Still missing are ELF headers and .eh_frame information. But it is
enough to allow us to move signal trampolines off of the stack.
We allocate a single page (the vdso) and write all possible signal
trampolines into it. The stack is moved down by one page and the vdso
is mapped into this space.
Signed-off-by: David Daney <ddaney@xxxxxxxxxxxxxxxxxx>
Note that for FPU-less CPUs, the kernel FP emulator also uses a user
stack trampoline to execute instructions in the delay slots of emulated
FP branches. I didn't see any of the math-emu modules being tweaked in
either part of your patch. Presumably, one would want to move that
operation into the vdso as well.
Kevin,
As David says, this is a Very Ugly Problem. Each FP trampoline
is effectively per-(runtime-)instance per-thread, i.e., there is
a unique FP trampoline for every dynamic instance of (non-trivial
non-FP) instruction in an FP delay slot. This is essentially the
complete opposite of the signal-return trampoline, which is fixed
(constant text) for all instances in all threads.

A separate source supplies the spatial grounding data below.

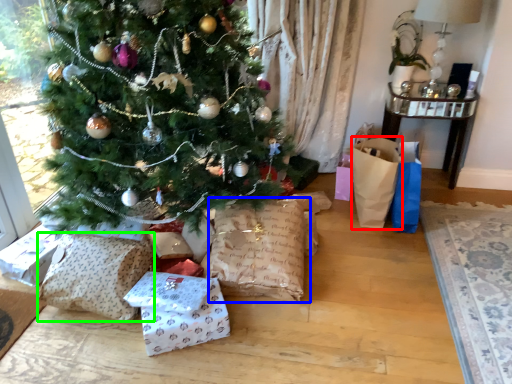 Question: Estimate the real-world distances between objects in this image. Which object is closer to gift bag (highlighted by a red box), sack (highlighted by a blue box) or sack (highlighted by a green box)?

Choices:
 (A) sack
 (B) sack

Answer: (A) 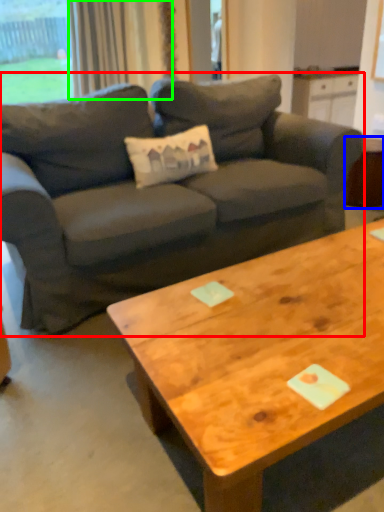 Question: Based on their relative distances, which object is nearer to studio couch (highlighted by a red box)? Choose from side table (highlighted by a blue box) and curtain (highlighted by a green box).

Choices:
 (A) side table
 (B) curtain

Answer: (A) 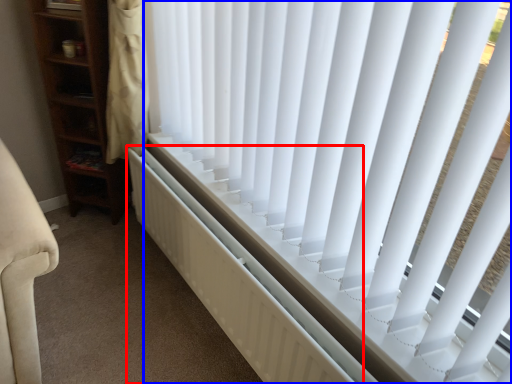 Question: Which object appears farthest to the camera in this image, radiator (highlighted by a red box) or window blind (highlighted by a blue box)?

Choices:
 (A) radiator
 (B) window blind

Answer: (A) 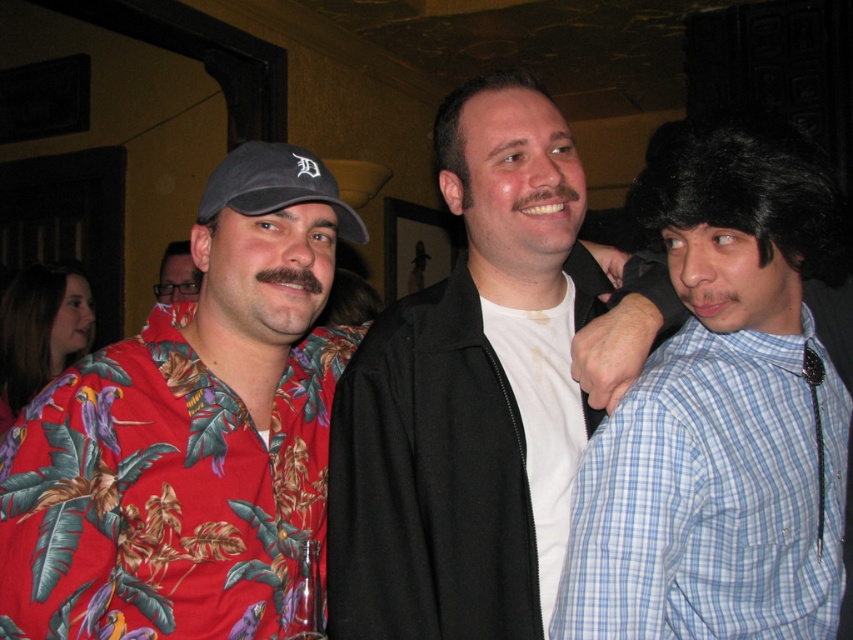 Question: Does floral shirt at center appear over white matte jacket at center?

Choices:
 (A) no
 (B) yes

Answer: (A)

Question: From the image, what is the correct spatial relationship of white matte shirt at center in relation to black fabric baseball cap at left?

Choices:
 (A) left
 (B) right

Answer: (B)

Question: Which object is farther from the camera taking this photo?

Choices:
 (A) black fabric baseball cap at left
 (B) white matte shirt at center

Answer: (A)

Question: Considering the relative positions of white matte jacket at center and white matte shirt at center in the image provided, where is white matte jacket at center located with respect to white matte shirt at center?

Choices:
 (A) right
 (B) left

Answer: (B)

Question: Among these points, which one is nearest to the camera?

Choices:
 (A) (312, 192)
 (B) (521, 308)

Answer: (A)

Question: Which of the following is the closest to the observer?

Choices:
 (A) blue plaid shirt at right
 (B) white matte jacket at center
 (C) floral shirt at center

Answer: (A) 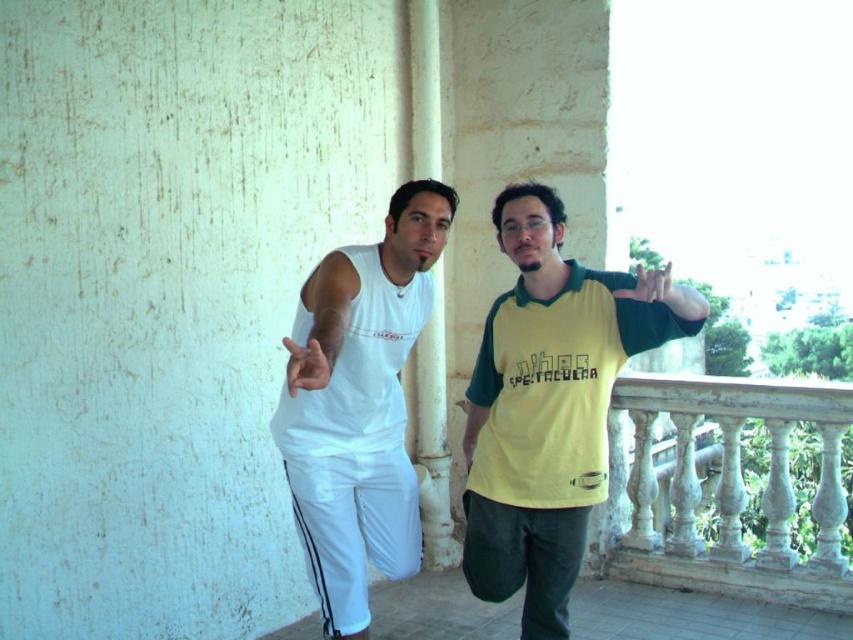 Which of these two, yellow-green jersey at right or white matte tank top at center, stands taller?

With more height is yellow-green jersey at right.

Can you confirm if yellow-green jersey at right is bigger than white matte tank top at center?

Correct, yellow-green jersey at right is larger in size than white matte tank top at center.

Between point (519, 260) and point (383, 445), which one is positioned in front?

Point (383, 445) is in front.

I want to click on yellow-green jersey at right, so click(x=547, y=408).

Who is more distant from viewer, (335, 339) or (642, 285)?

The point (642, 285) is behind.

Can you confirm if matte white hand at center is bigger than yellow-green fabric hand at upper right?

Incorrect, matte white hand at center is not larger than yellow-green fabric hand at upper right.

The height and width of the screenshot is (640, 853). I want to click on matte white hand at center, so click(x=310, y=362).

Measure the distance between white matte tank top at center and camera.

The distance of white matte tank top at center from camera is 4.62 meters.

Can you confirm if white matte tank top at center is taller than white stone balustrade at lower right?

Yes.

Is point (328, 416) closer to viewer compared to point (659, 557)?

Yes, it is in front of point (659, 557).

This screenshot has height=640, width=853. Find the location of `white matte tank top at center`. white matte tank top at center is located at coordinates (361, 406). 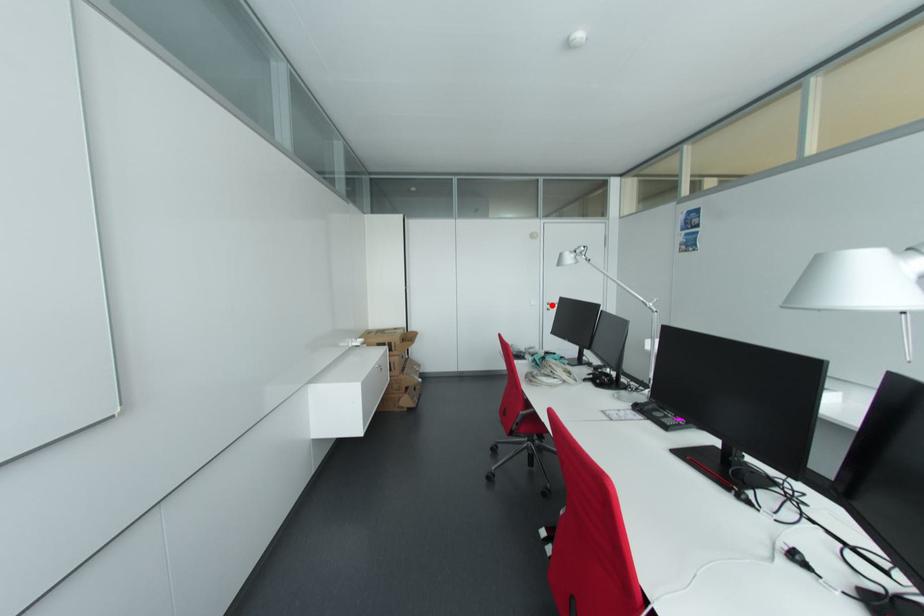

As such, David's vdso (assuming it's similar to those on other
architectures (I've not looked at it closely yet)) may not have
any obvious role to play in moving the FP trampoline('s code?)
off the user's stack.
I haven't reviewed David's code in detail, but from his description, I
thought that there was a vdso page per task/thread. If there's only one
per processor, then, yes, that poses a challenge to porting the FPU
emulation code to use it, since, as you observe, the instruction
sequence to be executed may differ for each delay slot emulation. It
should still be possible, though. FP emulation is in itself expensive,
and FP branches with live delay slots are a smallish subset of the
overall FP instructions to be emulated, so a dynamic scheme to
allocate/free slots in a vdso page wouldn't have that dramatic a
performance impact, overall. As the instructions aren't constant, the
I-caches would need to be flushed after each dsemul setup, even using a
vdso page, but that shouldn't break the fact that one could avoid it for
signals, so long as a different cache line within the vdso page is used
for signal versus dsemul trampolines.
Kevin is right, this is ugly.
My current plan is to map an anonymous page with execute permission for
each vma (process) and place all FP trampolines there. Each thread that
needs a trampoline will allocate a piece of this page and write the
trampoline. We can arrange it so that the only way a thread can exit
the trampoline is by taking some sort of fault (currently this is true
for the normal case), or exiting. Then we free the trampoline for other
threads to use. If all the slots in the trampoline page are in use, a
thread would block until there is a free one, rarely, if ever would this
happen.
Doing the memory management for the trampoline area and the blocking
would add quite a bit of complexity. I am not really concerned about
performance because people that want good FP performance should use a
CPU with FP hardware (like my R5000 O2).